> _Work task_: Set down each entry exactly as given; pictures should not appear in the copy.

[Data extracted from a collection]
BEGIN

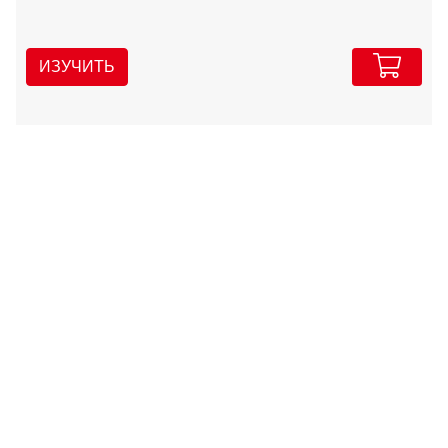
ИЗУЧИТЬ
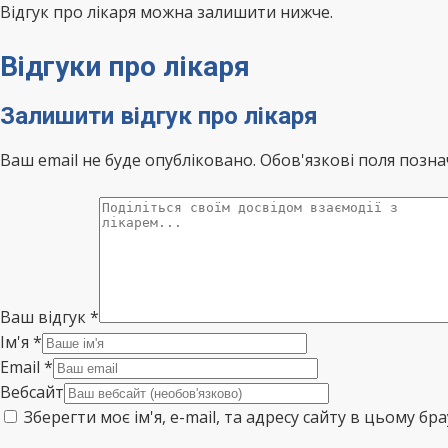
Відгук про лікаря можна залишити нижче.
Відгуки про лікаря
Залишити відгук про лікаря
Ваш email не буде опубліковано. Обов'язкові поля позна
Ваш відгук
*
Ім'я
*
Email
*
Вебсайт
Зберегти моє ім'я, e-mail, та адресу сайту в цьому б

END

> _Solution to this exercise_:
ИЗУЧИТЬ
Відгук про лікаря можна залишити нижче.
Відгуки про лікаря
Залишити відгук про лікаря
Ваш email не буде опубліковано. Обов'язкові поля позна
Ваш відгук
*
Ім'я
*
Email
*
Вебсайт
Зберегти моє ім'я, e-mail, та адресу сайту в цьому б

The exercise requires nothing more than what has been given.